A 24.1-million-pixel, APS-C sensor with no anti-aliasing filter should ensure large and sharp images from Nikon's new enthusiast-level DSLR, but there's a lot more to the D7100 than that. Read the Nikon D7100 review...
Nikon D7100 review – Dynamic range
Image: HDR mode adds welcome punch to colours and tones, but a tripod is necessary. This image was taken with a shutter speed of 1/125sec and initially appears sharp, but when reviewed at 100% details is slightly soft
Given the history of Nikon’s recent DSLRs, I expect the D7100‘s dynamic range to be in the region of 14EV in studio tests, which is very good. In real-world images, there is that little extra detail in an overcast sky, where otherwise there would be a white mass in an image from a camera with a lesser dynamic range.

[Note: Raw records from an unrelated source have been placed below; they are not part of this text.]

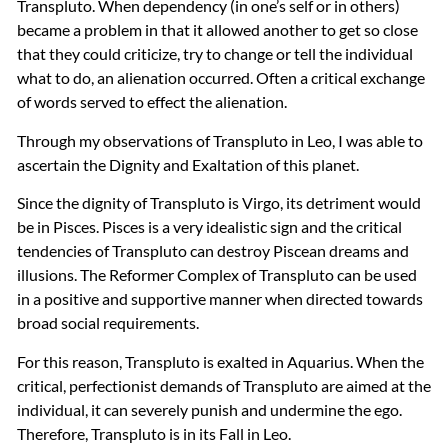
Transpluto. When dependency (in one’s self or in others)
became a problem in that it allowed another to get so close
that they could criticize, try to change or tell the individual
what to do, an alienation occurred. Often a critical exchange
of words served to effect the alienation.
Through my observations of Transpluto in Leo, I was able to
ascertain the Dignity and Exaltation of this planet.
Since the dignity of Transpluto is Virgo, its detriment would
be in Pisces. Pisces is a very idealistic sign and the critical
tendencies of Transpluto can destroy Piscean dreams and
illusions. The Reformer Complex of Transpluto can be used
in a positive and supportive manner when directed towards
broad social requirements.
For this reason, Transpluto is exalted in Aquarius. When the
critical, perfectionist demands of Transpluto are aimed at the
individual, it can severely punish and undermine the ego.
Therefore, Transpluto is in its Fall in Leo.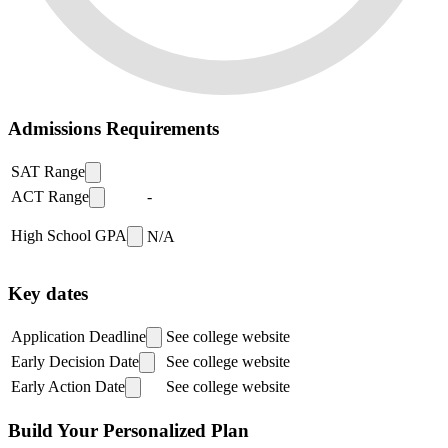
Admissions Requirements
SAT Range
ACT Range
-
High School GPA
N/A
Key dates
Application Deadline
See college website
Early Decision Date
See college website
Early Action Date
See college website
Build Your Personalized Plan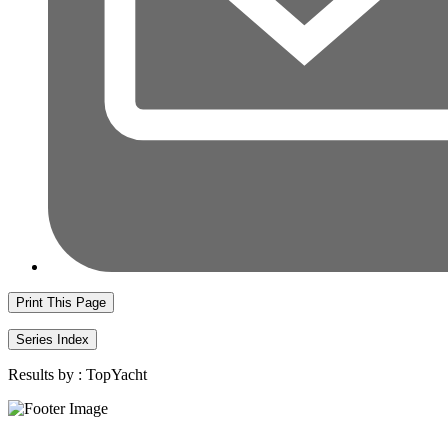
Print This Page
Series Index
Results by :
TopYacht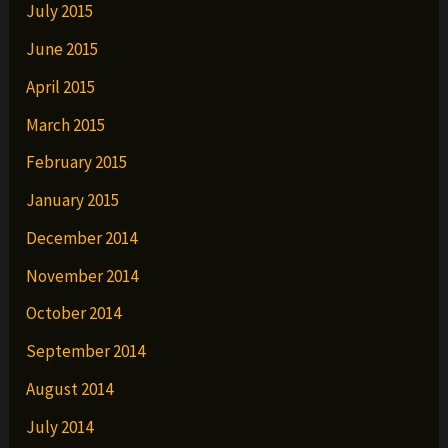
July 2015
June 2015
April 2015
March 2015
February 2015
January 2015
December 2014
November 2014
October 2014
September 2014
August 2014
July 2014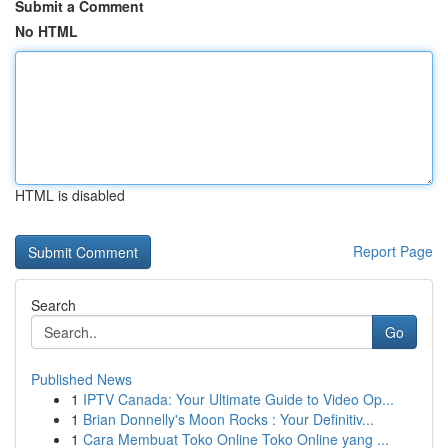
Submit a Comment
No HTML
HTML is disabled
Report Page
Search
Go
Published News
1
IPTV Canada: Your Ultimate Guide to Video Op...
1
Brian Donnelly's Moon Rocks : Your Definitiv...
1
Cara Membuat Toko Online Toko Online yang ...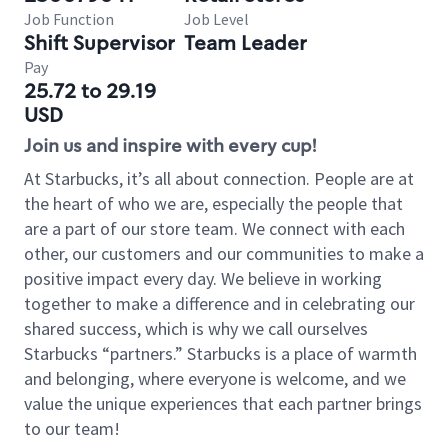
Job Function
Job Level
Shift Supervisor
Team Leader
Pay
25.72 to 29.19
USD
Join us and inspire with every cup!
At Starbucks, it’s all about connection. People are at
the heart of who we are, especially the people that
are a part of our store team. We connect with each
other, our customers and our communities to make a
positive impact every day. We believe in working
together to make a difference and in celebrating our
shared success, which is why we call ourselves
Starbucks “partners.” Starbucks is a place of warmth
and belonging, where everyone is welcome, and we
value the unique experiences that each partner brings
to our team!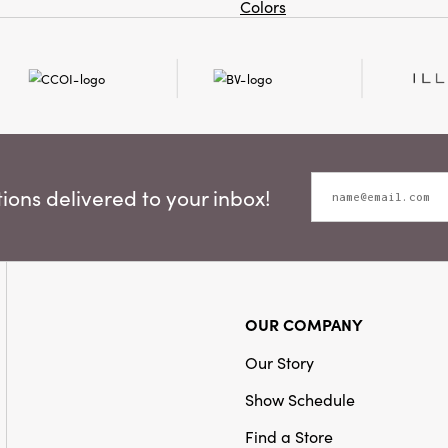
Colors
ons delivered to your inbox!
OUR COMPANY
Our Story
Show Schedule
Find a Store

Active D-Lighting adjusts the levels to brighten and darken shadow and highlight areas respectively. This processing makes detail in these areas more obvious straight out of the camera. On the whole, the auto setting works well, providing a subtle and welcome lift to the tones in a scene.

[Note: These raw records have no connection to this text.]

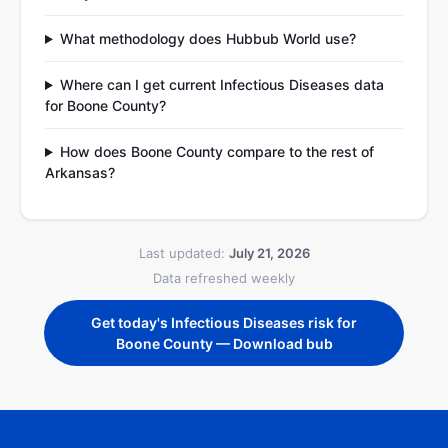
What methodology does Hubbub World use?
Where can I get current Infectious Diseases data
for Boone County?
How does Boone County compare to the rest of
Arkansas?
Last updated:
July 21, 2026
Data refreshed weekly
Get today's Infectious Diseases risk for
Boone County — Download bub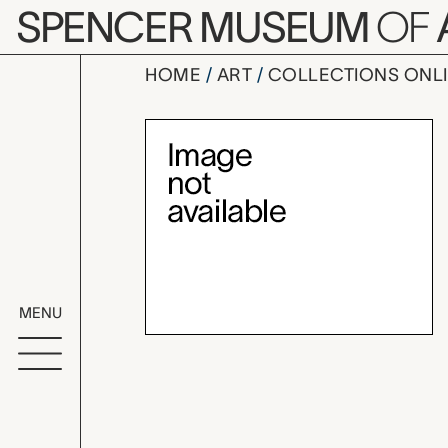
Skip to main content
SPENCER MUSEUM
OF
HOME
ART
COLLECTIONS ONL
wine funne
Artwork Overv
MENU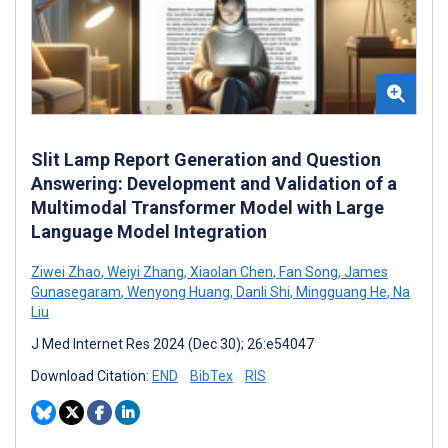
Slit Lamp Report Generation and Question
Answering: Development and Validation of a
Multimodal Transformer Model with Large
Language Model Integration
Ziwei Zhao
,
Weiyi Zhang
,
Xiaolan Chen
,
Fan Song
,
James
Gunasegaram
,
Wenyong Huang
,
Danli Shi
,
Mingguang He
,
Na
Liu
J Med Internet Res 2024 (Dec 30); 26:e54047
Download Citation:
END
BibTex
RIS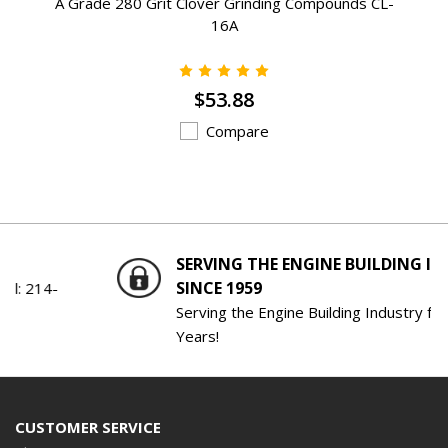
A Grade 280 Grit Clover Grinding Compounds CL-
16A
$53.88
Compare
SERVING THE ENGINE BUILDING INDUSTRY
SINCE 1959
Serving the Engine Building Industry for 61
Years!
CUSTOMER SERVICE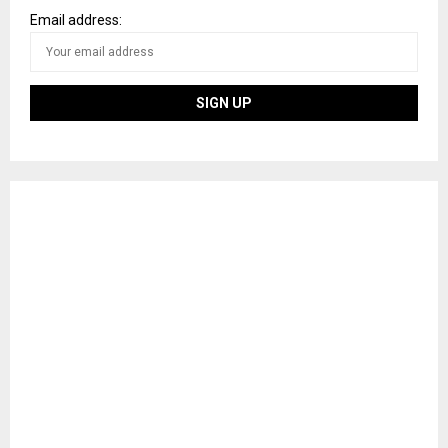
Email address: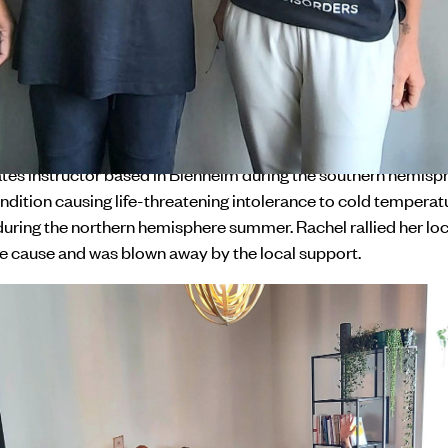
 Day. The campaign mobilised the rare disorder community t
unities, raise awareness about living with a rare disorder, an
 local support through the initiative 'Glow Up and Show Up fo
 NZ wanted the campaign to empower the rare disorder comm
r equitable access to health and social care. Rachael was one o
community who jumped at the opportunity.
lates instructor based in Blenheim during the southern hemis
ndition causing life-threatening intolerance to cold temperatu
during the northern hemisphere summer. Rachel rallied her l
he cause and was blown away by the local support.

The highest setting brightens shadow areas too much for my liking, and can result in a flat-looking image with HDR-like tones. Active D-Lighting can be turned off altogether, but leaving it in its auto mode is fine.
There is a dedicated HDR mode available in JPEG capture only, which is a genuinely useful tool where the ambient light is dull. It gives the scene a pleasant lift to the colour saturation and tonal detail in particular.
Nikon states that two exposures are captured at the same time, but looking at the results when using this setting I would strongly recommend the use of a tripod, because there is a blurred edge where detail would otherwise have been crisp. Needing a tripod limits the mode’s effectiveness for day-to-day shooting, where one would not want to lug a tripod around.